E não pense que Deus não está agindo só porque você se sente vazia, chateada, desesperada e irreparavelmente quebrada.

Não julgue você mesma, mesmo quando sentir inveja (sentimento que não é seu) por ver casais que ainda estão juntos; se perdoe, não acrescente dor à dor.

Não se julgue como uma mulher de pouca fé ao pensar no céu com uma boa dose de dúvida; faz parte do jogo.

Ao se deparar com a morte, precisamos de compaixão por nós mesmos. Estamos lutando e sofrendo para chegar ao cume, mas é de lá que veremos o panorama completo do sentido da vida.

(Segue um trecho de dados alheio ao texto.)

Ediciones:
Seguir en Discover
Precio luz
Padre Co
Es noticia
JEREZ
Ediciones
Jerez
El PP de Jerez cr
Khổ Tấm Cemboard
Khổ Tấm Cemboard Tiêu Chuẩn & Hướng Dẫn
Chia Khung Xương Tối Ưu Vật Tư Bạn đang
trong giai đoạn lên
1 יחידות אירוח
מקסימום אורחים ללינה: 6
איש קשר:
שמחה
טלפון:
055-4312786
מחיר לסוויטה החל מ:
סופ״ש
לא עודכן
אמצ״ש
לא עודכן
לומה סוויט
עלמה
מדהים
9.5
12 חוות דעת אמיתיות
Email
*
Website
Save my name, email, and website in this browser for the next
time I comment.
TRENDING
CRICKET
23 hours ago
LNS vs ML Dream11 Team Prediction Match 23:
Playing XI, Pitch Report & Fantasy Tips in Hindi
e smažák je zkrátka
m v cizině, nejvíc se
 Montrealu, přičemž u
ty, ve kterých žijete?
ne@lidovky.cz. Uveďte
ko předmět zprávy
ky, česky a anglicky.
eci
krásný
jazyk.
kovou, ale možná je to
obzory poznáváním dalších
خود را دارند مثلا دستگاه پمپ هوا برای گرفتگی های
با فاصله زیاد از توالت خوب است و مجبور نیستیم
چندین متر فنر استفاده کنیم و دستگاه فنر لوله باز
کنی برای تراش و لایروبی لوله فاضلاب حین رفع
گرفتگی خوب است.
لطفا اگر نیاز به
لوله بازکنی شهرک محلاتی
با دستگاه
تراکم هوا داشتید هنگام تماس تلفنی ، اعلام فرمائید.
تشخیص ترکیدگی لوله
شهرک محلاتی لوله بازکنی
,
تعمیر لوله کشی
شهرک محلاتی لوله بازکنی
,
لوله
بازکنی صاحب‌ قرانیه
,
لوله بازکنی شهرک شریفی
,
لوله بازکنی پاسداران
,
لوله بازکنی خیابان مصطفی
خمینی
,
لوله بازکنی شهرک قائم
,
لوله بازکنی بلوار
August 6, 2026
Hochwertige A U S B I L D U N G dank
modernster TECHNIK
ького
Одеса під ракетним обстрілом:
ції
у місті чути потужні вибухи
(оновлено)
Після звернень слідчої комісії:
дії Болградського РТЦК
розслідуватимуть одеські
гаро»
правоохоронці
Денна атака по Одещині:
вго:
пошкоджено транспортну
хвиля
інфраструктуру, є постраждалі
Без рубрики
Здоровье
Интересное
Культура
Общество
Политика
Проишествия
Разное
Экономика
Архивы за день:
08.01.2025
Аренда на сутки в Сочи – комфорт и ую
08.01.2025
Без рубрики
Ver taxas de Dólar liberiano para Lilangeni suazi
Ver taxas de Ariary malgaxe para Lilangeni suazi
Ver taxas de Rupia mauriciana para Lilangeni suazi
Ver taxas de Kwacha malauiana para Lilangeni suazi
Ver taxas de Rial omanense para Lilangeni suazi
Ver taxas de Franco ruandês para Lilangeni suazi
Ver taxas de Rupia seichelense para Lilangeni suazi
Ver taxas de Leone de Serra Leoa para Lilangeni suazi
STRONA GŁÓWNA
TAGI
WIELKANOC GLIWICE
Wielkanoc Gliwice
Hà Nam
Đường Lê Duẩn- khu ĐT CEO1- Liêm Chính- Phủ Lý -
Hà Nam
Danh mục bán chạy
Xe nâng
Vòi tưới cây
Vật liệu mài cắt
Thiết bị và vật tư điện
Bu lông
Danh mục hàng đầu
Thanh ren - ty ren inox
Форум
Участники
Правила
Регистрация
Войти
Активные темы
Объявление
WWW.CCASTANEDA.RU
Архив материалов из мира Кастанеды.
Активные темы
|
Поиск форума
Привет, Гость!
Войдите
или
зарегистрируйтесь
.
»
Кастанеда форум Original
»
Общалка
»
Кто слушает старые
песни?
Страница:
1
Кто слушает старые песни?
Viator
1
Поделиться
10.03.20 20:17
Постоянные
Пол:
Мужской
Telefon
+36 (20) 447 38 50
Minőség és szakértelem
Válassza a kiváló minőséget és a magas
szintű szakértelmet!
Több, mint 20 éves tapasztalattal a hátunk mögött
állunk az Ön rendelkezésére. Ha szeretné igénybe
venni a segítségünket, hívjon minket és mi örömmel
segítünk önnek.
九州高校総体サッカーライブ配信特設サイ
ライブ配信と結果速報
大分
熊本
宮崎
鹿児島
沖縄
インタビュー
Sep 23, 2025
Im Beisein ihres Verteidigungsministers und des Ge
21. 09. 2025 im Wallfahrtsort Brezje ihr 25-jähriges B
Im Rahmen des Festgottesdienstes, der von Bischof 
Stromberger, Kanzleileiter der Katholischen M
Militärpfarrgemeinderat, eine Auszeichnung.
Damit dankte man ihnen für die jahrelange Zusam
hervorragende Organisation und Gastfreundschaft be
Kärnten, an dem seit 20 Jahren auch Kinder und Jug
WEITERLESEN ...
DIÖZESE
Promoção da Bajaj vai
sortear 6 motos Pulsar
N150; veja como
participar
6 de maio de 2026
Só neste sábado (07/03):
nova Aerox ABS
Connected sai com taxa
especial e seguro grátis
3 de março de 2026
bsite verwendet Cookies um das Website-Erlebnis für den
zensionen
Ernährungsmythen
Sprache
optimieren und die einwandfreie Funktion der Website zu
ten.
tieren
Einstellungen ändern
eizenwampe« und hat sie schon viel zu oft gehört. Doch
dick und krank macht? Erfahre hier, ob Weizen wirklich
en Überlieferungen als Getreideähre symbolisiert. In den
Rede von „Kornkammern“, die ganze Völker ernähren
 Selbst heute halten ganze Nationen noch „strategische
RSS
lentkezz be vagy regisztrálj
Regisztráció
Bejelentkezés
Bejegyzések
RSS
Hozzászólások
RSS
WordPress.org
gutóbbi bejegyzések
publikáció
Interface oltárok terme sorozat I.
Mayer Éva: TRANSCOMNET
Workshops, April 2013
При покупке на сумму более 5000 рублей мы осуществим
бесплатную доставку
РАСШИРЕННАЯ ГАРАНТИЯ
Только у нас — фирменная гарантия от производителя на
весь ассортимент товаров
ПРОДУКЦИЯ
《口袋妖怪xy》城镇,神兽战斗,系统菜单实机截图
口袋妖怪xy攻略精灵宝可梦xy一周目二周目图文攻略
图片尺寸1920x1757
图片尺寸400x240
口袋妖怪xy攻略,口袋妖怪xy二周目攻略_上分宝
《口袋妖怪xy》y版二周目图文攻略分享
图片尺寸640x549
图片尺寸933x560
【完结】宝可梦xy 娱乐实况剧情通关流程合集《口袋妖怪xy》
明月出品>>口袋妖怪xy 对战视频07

Perto do céu, num piscar de olhos, poderemos ver o passado, o presente e as colinas do futuro que se aproximam. E a partir daí descobriremos que tudo fez sentido.

O primeiro beijo que você deu no Marcos teve a torcida do céu!

Cada risada, cada dificuldade superada, cada perdão dado … tudo foi protegido pelo céu, porque vocês são a pérola preciosa querida por Deus.

“Vocês” são a pérola preciosa, para sempre.

“Com tudo isso, aos olhos do Senhor, nem o homem existe sem a mulher, nem a mulher sem o homem. Pois a mulher foi tirada do homem, porém o homem nasce da mulher, e ambos vêm de Deus”. (1 Cor 11,11-12).